- [Problem to work on]:
The reply should return the data in full, exactly as written.

- [Records for this task]:

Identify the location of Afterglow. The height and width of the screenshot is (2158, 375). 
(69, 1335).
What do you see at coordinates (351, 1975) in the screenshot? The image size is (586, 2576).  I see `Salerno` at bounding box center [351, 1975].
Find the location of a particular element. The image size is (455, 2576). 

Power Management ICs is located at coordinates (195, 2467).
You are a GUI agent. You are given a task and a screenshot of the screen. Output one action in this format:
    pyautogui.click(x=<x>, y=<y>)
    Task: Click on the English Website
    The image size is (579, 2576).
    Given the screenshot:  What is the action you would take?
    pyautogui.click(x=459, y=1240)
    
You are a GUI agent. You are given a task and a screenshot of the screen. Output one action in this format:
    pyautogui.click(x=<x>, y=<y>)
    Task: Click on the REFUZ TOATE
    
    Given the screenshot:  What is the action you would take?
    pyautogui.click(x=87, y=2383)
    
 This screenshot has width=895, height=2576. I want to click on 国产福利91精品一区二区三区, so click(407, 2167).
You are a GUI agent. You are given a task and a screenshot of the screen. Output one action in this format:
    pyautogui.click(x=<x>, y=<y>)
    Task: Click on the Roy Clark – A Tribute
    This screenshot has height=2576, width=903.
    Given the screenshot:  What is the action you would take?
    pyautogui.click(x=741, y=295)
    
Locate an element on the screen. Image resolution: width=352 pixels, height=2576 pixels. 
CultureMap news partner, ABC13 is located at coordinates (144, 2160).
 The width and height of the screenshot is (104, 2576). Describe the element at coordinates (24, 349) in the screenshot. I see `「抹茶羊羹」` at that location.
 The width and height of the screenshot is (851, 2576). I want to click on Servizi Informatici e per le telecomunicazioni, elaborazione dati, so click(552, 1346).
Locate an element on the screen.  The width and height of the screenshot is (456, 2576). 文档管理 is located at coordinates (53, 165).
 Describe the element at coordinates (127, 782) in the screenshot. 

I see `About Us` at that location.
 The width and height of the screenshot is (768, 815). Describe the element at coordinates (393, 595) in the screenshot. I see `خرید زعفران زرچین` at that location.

- [Solution for this exercise]:
Identify the location of Afterglow. The height and width of the screenshot is (2158, 375). 
(69, 1335).
What do you see at coordinates (351, 1975) in the screenshot? The image size is (586, 2576).  I see `Salerno` at bounding box center [351, 1975].
Find the location of a particular element. The image size is (455, 2576). 

Power Management ICs is located at coordinates (195, 2467).
You are a GUI agent. You are given a task and a screenshot of the screen. Output one action in this format:
    pyautogui.click(x=<x>, y=<y>)
    Task: Click on the English Website
    The image size is (579, 2576).
    Given the screenshot:  What is the action you would take?
    pyautogui.click(x=459, y=1240)
    
You are a GUI agent. You are given a task and a screenshot of the screen. Output one action in this format:
    pyautogui.click(x=<x>, y=<y>)
    Task: Click on the REFUZ TOATE
    
    Given the screenshot:  What is the action you would take?
    pyautogui.click(x=87, y=2383)
    
 This screenshot has width=895, height=2576. I want to click on 国产福利91精品一区二区三区, so click(407, 2167).
You are a GUI agent. You are given a task and a screenshot of the screen. Output one action in this format:
    pyautogui.click(x=<x>, y=<y>)
    Task: Click on the Roy Clark – A Tribute
    This screenshot has height=2576, width=903.
    Given the screenshot:  What is the action you would take?
    pyautogui.click(x=741, y=295)
    
Locate an element on the screen. Image resolution: width=352 pixels, height=2576 pixels. 
CultureMap news partner, ABC13 is located at coordinates (144, 2160).
 The width and height of the screenshot is (104, 2576). Describe the element at coordinates (24, 349) in the screenshot. I see `「抹茶羊羹」` at that location.
 The width and height of the screenshot is (851, 2576). I want to click on Servizi Informatici e per le telecomunicazioni, elaborazione dati, so click(552, 1346).
Locate an element on the screen.  The width and height of the screenshot is (456, 2576). 文档管理 is located at coordinates (53, 165).
 Describe the element at coordinates (127, 782) in the screenshot. 

I see `About Us` at that location.
 The width and height of the screenshot is (768, 815). Describe the element at coordinates (393, 595) in the screenshot. I see `خرید زعفران زرچین` at that location.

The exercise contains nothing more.